Quando tornano all'appartamento è già sera, Bill s'infila nel suo letto perché non riesce a dormire, non succede nulla, Tom respira con i capelli di suo fratello in faccia.
“Sei appiccicoso.” soffia.
Uno sbuffo.
“Lagna.”
“Checca.”
“Cazzone.”
“Fottiti.”
Bill ride.
“Fottimi.” lo corregge, svogliato.
Tom alza gli occhi al soffitto, mentre si chiede quando abbiano iniziato a flirtare, come siano arrivati là, lui e Bill, in quell'autodistruzione disperata, ma poi Bill gli mordicchia il lobo dell'orecchio e semplicemente Tom smette di pensare, anche perché non è mai stato bravo in quello.
Tom lo bacia, è un bacio diverso dal primo, c'è desiderio e passione, violenza e bisogno insieme, perché Bill gli appartiene, semplice e lineare, Tom è l'unica persona che Bill può imparare ad amare.
“Sei eccitato.” mormora sui suoi boxer e Tom geme, gli occhi socchiusi.
Tom non è gay. Non nel senso proprio del termine. A Tom piacciono le tette, semplicemente, il fatto che gli piaccia anche Bill è un semplice dettaglio dell'equazione.
 
“Voglio tornare a cantare.” cantilena Bill la mattina dopo, mentre prepara le tazze per la colazione, Tom lascia scivolare lo sguardo sul suo culo, non riesce a farne a meno, perché Bill è come una droga e dà assuefazione e dipendenza.
Tom lo fissa, mentre Bill si china su di lui per scioccargli un bacio sulle labbra. “Per questo l'hai fatto?”
Non sa sentirsi offeso o deluso o incazzato.
Bill ride sulla sua spalla. “Chissà. E poi tu lo volevi.”
Bill gli ha fatto scoprire l'isola-che-non-c'è, ma solo per ricattarlo e usarlo, avrebbe dovuto aspettarselo (è Bill, conosce suo fratello, no?).

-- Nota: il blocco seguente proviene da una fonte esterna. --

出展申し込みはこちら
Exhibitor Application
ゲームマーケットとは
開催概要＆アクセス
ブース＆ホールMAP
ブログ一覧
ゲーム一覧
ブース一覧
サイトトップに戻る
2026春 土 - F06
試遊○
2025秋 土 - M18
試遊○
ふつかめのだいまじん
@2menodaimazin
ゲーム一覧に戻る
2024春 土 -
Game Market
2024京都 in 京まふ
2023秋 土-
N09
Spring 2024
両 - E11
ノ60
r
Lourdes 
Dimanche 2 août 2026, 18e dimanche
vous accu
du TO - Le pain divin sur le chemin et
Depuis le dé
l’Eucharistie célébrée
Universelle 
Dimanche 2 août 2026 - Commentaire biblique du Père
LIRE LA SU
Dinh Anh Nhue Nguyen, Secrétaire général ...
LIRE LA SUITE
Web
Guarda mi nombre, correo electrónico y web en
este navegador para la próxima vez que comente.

Bill gli accarezza le labbra con le dita, Bill non cambia mai, continua a scappare e fuggire, succederà ancora e ancora, e Tom si ritroverà a cercarlo sotto le stelle e ad aspettare che torni da lui perché Bill è tossicodipendente ed eroina allo stesso tempo.

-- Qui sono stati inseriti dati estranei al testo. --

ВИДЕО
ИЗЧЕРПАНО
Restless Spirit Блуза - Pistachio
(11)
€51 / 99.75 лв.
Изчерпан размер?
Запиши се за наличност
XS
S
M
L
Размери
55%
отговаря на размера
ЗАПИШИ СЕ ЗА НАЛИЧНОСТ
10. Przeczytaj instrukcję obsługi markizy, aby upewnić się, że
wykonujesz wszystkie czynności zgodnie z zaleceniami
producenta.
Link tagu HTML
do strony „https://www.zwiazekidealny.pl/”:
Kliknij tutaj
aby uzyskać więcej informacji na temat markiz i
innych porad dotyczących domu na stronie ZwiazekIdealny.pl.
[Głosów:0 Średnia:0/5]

“È stato bello.” dice all'improvviso Bill, le guance rosate. “Ieri notte.”
Tom inclina la testa di lato.
Pensa alle labbra di Bill che gli avvolgevano il cazzo, il movimento della testa, il desiderio e il bisogno – ancora e ancora.
“Già.”
Una parte di lui lo sa che è tutto sbagliato (lui e Bill), quello, ma Tom se n'è sempre fottuto di giusto e sbagliato e Bill guarda solo i suoi obbiettivi e la band.
 
Il sesso con Bill è passionale e violento, Bill lo lascia fare perché lo preferisce così, il sesso, è il loro segreto, Tom ha altre ragazze, spogliarelliste dei party di Bushido, groupie, ma a Bill non importa, anche se di tanto in tanto litigano per quello – e ci sono urla, piatti contro la parete, cocci di vetro per terra.
Bill sparisce ancora e ogni volta Tom pensa che non tornerà più, ma Bill torna sempre. E lo bacia e gli morde la lingua, poi il collo, lo segna con le unghie perché loro due si appartengono l'un l'altro, in quelle notti, perché Tom fa parte di lui e Bill ama se stesso quanto si odia.
È solo sesso e amore, finiscono per non saperlo nemmeno loro con esattezza dove inizi uno e finisca l'altro.
 
Poi però Tom smette di pensarci perché pensare gli fa venire mal di testa.